# Ike von der Donauvorstadt puppies



## DobbyDad (Jan 28, 2014)

Just curious. Who has one? What are there names? Are you doing any sports with them? How are they doing in the sports or at home? Do you have any good photos or videos? Any information at all you feel like sharing is welcome.


----------



## onyx'girl (May 18, 2007)

Wildhaus has two litters from Ike (N&O's)
I personally love how they are turning out.
3 of the O's:
http://www.germanshepherds.com/forum/pictures-pictures-pictures/469410-nick-6-months.html

http://www.germanshepherds.com/forum/development-socialization/456298-osin-odin-ice.html
http://www.germanshepherds.com/foru...45473-maggieroselee-would-like-introduce.html


----------



## G-burg (Nov 10, 2002)

Great thread... 

I have a Ike son.. Oberon v. Wildhaus 'Nick" - Ike x Isis v. Wildhaus.. 
Oberon vom Wildhaus ? working-dog

So far I'm liking everything about him.. No bite work yet, (not till he matures) only tracking and ob.. He's going to be a very nice tracking dog and his ob should be animated. Protection, only time will tell.. He has nice drives for the toy, good food drive, social, no environmental issues, no footing issues, he's going to be on the smaller side (I think) and is very agile and quick.. Right now he's very independent and I'm hoping that will change.

Only have a recent tracking vid..

https://www.youtube.com/watch?v=XlriWeFTcvI

And just some silly backyard antics stuff that I won't post..


----------



## DobbyDad (Jan 28, 2014)

Anyone else's do stuff like this?


----------



## G-burg (Nov 10, 2002)

I'd love to hear from others too, but don't think there are that many who have Ike progeny over here..


----------



## osito23 (Feb 17, 2014)

My boy isn't from Ike, but we were interested in his litters at Van Meerhout and Germelhaus.
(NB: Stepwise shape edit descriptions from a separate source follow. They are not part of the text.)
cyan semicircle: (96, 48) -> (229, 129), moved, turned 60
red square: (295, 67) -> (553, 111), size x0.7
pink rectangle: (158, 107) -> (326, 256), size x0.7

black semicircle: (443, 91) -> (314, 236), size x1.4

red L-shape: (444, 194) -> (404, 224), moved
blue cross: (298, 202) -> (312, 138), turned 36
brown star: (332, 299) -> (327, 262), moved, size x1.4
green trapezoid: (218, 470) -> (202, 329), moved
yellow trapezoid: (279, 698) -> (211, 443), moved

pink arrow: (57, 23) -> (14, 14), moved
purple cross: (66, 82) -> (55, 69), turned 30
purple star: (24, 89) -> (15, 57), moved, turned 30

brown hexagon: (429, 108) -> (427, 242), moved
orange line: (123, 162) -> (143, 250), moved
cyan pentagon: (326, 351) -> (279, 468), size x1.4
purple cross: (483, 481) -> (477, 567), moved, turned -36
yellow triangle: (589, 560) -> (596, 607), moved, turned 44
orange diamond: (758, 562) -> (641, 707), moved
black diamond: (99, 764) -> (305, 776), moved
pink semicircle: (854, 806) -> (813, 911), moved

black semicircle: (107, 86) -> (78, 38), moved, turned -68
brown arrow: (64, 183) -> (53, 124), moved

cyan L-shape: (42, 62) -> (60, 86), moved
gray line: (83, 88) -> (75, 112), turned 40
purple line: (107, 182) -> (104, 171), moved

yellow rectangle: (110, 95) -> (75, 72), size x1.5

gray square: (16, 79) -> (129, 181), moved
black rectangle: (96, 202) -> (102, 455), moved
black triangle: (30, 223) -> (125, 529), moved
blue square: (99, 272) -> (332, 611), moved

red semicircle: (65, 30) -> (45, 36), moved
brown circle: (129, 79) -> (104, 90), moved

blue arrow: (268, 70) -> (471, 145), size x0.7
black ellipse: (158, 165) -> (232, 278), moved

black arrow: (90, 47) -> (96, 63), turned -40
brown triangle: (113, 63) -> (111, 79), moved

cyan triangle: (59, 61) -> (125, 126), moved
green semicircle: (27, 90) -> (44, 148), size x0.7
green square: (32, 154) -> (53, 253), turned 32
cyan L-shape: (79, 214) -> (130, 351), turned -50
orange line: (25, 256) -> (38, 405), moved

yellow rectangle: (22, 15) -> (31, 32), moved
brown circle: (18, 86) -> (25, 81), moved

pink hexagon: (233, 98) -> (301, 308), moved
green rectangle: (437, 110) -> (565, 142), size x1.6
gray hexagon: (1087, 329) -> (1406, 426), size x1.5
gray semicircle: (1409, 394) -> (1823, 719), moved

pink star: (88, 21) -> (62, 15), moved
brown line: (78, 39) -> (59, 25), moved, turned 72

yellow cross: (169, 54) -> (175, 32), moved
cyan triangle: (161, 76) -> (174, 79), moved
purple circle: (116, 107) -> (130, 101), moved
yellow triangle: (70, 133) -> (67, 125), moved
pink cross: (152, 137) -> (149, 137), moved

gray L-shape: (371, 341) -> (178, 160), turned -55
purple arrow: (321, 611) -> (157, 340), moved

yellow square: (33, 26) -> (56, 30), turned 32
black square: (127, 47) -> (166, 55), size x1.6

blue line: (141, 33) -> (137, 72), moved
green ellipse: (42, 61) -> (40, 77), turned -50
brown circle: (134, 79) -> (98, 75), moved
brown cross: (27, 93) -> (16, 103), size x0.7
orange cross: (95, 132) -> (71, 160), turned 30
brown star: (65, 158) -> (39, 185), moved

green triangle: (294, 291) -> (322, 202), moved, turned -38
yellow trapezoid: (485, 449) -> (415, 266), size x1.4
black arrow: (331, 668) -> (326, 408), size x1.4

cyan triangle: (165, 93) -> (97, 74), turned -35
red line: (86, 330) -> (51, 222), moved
Bear used to play with one of the females that is an Ike puppy. She seemed like a fun, confident puppy. 

IMG_0043


----------



## OregonForestDog (Nov 1, 2014)

Hello there, this response is very late but my boy Ivan is from Ike. He is mostly my hiking buddy, no titles or anything yet but since we spend most of our free time in the woods rather than on the training field that's not surprising. He'll be 2 in January. If you want more information, feel free to PM me. I have boatloads of pictures of him from our hikes.


----------



## redrivertx (Dec 19, 2015)

This response is even later, but I have an Ike pup. He turned 2 a couple months ago. He has his BH, AD, IPO1, and CGC. He's a great tracker, very social, and stable. Also a great hiking buddy and best friend.


----------



## G-burg (Nov 10, 2002)

> He's a great tracker, very social, and stable.


Sounds like my guy.. And congrats on the titles already!!


----------